Exercise aim: Across the lines of the records below, how many have the string "Setup" in them? Answer with the number alone.

Source records

=== Begin Enclosure ===

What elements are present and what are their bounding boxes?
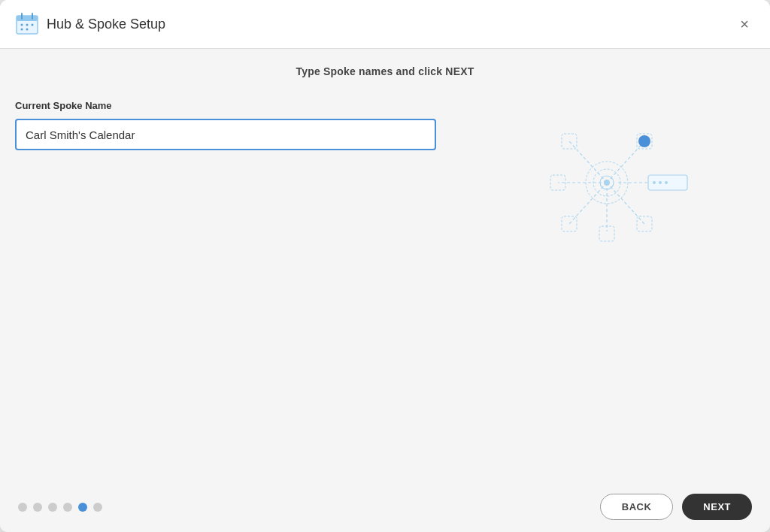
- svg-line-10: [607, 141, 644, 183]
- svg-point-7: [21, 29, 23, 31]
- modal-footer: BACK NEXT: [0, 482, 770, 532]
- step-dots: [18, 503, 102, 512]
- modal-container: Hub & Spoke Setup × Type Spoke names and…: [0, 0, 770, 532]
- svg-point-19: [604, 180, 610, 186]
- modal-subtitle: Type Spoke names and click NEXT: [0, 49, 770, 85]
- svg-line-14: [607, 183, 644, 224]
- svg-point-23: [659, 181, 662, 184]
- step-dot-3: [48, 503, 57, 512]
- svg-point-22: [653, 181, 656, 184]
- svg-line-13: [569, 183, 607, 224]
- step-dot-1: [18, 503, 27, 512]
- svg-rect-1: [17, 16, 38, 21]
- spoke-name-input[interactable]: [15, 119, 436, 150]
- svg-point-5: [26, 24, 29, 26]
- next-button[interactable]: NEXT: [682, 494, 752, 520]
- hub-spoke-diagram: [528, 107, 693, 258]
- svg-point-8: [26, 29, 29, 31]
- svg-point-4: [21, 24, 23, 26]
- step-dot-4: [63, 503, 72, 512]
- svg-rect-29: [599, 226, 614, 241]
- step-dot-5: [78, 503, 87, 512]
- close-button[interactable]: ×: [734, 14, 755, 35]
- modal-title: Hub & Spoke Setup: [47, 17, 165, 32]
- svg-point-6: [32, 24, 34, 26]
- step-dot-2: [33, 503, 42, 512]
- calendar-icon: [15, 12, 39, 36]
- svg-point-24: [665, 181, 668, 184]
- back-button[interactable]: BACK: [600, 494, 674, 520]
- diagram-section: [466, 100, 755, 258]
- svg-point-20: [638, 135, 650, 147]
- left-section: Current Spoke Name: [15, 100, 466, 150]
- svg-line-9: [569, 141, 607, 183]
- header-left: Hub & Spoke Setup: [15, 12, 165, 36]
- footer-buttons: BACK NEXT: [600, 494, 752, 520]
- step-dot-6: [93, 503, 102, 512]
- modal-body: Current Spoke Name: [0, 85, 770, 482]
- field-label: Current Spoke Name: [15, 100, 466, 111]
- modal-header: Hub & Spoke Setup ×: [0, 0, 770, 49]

=== End Enclosure ===
=== Begin Enclosure ===

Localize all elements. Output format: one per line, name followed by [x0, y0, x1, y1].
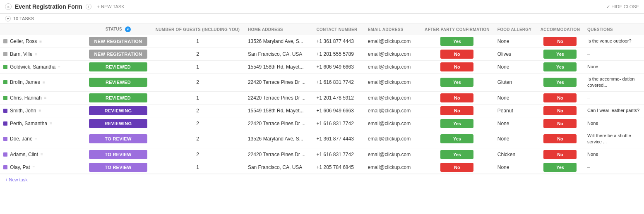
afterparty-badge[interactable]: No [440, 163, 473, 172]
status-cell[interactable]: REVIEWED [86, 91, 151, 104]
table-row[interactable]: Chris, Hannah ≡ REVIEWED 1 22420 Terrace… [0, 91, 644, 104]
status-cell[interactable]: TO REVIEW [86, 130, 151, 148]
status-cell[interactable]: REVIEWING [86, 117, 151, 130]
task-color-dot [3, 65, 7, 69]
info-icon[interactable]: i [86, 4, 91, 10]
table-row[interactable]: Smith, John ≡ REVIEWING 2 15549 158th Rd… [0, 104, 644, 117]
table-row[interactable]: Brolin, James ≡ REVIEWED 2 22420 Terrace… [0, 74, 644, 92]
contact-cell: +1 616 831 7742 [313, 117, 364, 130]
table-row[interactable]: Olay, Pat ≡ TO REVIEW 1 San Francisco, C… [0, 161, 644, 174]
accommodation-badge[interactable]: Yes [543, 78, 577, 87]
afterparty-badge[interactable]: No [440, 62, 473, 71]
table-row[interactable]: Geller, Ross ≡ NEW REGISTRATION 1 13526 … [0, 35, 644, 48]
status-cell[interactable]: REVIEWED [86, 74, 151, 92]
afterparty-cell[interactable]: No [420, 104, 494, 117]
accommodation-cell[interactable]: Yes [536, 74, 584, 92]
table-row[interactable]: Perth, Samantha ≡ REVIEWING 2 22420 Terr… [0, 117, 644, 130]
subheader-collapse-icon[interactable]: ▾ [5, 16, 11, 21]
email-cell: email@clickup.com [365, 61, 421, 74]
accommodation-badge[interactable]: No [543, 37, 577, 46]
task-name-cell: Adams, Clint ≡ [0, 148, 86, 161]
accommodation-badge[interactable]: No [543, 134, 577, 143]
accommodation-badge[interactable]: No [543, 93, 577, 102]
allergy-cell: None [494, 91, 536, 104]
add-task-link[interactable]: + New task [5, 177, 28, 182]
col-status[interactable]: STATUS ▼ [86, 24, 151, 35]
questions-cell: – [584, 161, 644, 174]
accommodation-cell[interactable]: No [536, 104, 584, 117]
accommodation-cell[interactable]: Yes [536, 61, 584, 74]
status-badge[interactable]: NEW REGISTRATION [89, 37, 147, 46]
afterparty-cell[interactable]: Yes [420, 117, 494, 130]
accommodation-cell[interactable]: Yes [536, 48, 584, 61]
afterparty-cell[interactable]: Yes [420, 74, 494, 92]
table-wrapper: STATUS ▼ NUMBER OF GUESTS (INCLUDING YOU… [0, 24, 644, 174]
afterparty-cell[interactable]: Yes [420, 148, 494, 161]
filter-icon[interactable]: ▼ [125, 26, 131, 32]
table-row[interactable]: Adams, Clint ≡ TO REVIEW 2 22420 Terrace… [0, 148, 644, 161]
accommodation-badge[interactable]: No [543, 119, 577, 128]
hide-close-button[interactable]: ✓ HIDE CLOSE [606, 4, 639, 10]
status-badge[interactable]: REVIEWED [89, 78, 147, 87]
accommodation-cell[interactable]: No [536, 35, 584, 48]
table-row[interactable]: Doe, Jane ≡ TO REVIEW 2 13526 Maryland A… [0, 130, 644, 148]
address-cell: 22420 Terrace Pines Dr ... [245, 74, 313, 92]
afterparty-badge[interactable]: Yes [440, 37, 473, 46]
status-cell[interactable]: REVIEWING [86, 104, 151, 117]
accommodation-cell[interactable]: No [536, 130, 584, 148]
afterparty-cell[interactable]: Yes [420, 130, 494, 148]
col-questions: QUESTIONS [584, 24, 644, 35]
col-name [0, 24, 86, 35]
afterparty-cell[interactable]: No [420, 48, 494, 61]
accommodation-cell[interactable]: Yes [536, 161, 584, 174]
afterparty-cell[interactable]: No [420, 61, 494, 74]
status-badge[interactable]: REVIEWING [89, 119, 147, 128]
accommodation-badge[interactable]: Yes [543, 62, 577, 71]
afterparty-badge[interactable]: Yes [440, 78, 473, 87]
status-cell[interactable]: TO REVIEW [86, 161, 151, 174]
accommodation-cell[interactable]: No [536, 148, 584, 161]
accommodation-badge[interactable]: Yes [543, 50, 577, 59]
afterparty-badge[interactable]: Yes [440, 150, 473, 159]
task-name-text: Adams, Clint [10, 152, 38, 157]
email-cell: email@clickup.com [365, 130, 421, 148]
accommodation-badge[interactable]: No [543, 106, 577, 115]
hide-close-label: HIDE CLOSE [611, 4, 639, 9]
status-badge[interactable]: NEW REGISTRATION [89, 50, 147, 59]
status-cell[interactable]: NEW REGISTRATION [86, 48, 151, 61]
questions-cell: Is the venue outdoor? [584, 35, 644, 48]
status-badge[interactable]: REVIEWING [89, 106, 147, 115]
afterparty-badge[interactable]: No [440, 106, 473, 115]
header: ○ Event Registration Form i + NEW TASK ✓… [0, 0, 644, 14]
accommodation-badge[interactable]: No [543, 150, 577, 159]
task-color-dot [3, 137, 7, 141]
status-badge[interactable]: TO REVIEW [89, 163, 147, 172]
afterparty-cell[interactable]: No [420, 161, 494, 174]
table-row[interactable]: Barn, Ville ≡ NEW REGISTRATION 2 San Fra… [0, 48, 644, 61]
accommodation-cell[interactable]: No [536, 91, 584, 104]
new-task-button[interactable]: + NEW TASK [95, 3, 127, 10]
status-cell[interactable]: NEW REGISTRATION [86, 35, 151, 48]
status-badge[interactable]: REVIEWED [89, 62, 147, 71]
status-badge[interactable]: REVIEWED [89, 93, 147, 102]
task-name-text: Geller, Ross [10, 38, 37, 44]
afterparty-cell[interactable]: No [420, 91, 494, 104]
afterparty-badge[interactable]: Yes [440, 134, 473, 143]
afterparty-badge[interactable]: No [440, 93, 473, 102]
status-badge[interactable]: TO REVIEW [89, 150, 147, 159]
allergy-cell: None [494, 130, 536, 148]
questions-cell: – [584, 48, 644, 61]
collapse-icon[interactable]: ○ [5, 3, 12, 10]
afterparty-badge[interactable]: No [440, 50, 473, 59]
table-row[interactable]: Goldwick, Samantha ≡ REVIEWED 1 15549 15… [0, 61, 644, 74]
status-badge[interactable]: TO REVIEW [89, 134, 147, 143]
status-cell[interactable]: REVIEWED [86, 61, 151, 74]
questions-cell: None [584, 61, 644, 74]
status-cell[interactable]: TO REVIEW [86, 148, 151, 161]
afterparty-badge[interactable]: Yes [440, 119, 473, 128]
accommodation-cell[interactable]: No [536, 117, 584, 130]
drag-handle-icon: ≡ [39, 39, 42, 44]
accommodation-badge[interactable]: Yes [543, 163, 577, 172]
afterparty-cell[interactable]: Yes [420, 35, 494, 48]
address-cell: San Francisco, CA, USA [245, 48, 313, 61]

=== End Enclosure ===
=== Begin Enclosure ===

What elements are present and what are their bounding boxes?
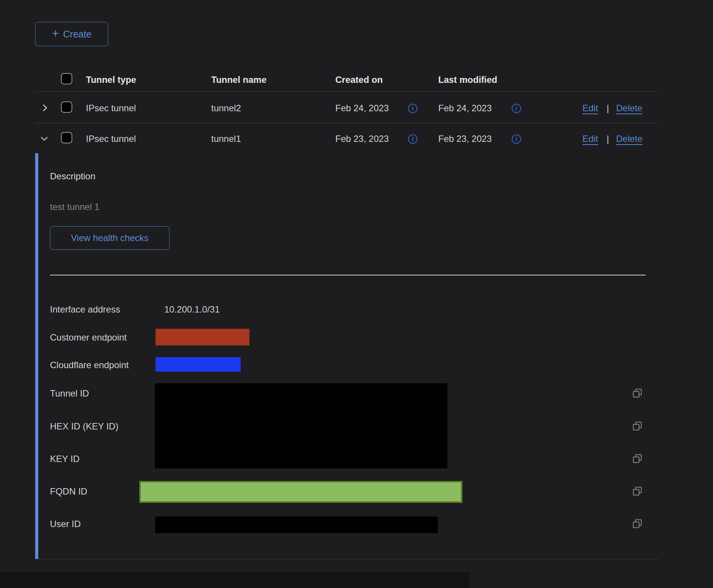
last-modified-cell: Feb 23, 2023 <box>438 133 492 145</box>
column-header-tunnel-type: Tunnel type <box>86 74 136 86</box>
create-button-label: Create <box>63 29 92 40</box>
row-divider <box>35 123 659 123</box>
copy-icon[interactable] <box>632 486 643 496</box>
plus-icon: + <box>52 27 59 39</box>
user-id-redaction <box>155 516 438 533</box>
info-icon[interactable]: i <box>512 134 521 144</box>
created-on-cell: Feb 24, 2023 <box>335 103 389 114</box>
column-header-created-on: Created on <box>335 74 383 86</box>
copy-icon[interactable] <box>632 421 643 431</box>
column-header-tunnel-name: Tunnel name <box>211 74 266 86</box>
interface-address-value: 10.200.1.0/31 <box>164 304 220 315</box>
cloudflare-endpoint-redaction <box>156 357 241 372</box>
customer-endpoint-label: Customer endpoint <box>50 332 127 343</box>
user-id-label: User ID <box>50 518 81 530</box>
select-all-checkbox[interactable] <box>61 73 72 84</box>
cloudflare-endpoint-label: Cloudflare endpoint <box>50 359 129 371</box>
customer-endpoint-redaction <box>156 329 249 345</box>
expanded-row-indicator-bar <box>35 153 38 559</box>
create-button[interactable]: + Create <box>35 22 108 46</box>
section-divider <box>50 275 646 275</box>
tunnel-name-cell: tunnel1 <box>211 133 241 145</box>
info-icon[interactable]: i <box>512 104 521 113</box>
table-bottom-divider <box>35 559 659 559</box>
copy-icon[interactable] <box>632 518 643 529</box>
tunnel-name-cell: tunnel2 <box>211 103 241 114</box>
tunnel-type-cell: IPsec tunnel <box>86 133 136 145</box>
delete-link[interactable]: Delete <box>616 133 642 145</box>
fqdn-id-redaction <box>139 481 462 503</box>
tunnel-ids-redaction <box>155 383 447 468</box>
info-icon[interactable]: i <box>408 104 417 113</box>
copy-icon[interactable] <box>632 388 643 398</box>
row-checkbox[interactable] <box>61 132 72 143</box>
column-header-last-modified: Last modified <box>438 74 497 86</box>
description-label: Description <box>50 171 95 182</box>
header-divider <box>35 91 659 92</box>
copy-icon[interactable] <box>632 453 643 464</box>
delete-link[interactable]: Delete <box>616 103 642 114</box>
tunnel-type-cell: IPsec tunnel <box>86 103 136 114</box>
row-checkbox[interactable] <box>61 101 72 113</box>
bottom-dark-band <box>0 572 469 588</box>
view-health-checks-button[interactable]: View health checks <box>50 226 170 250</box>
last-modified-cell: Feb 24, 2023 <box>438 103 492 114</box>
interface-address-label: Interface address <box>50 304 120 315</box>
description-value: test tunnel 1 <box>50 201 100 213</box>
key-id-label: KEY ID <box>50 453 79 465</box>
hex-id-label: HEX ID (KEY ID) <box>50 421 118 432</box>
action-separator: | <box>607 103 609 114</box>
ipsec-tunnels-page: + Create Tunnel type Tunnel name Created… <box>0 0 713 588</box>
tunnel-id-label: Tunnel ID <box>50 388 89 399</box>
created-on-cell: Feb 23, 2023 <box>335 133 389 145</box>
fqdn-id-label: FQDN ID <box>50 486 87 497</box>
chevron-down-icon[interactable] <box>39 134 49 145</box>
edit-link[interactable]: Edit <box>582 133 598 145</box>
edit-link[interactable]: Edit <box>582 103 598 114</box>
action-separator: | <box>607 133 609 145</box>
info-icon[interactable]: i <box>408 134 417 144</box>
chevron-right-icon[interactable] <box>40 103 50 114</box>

=== End Enclosure ===

Written reply: 4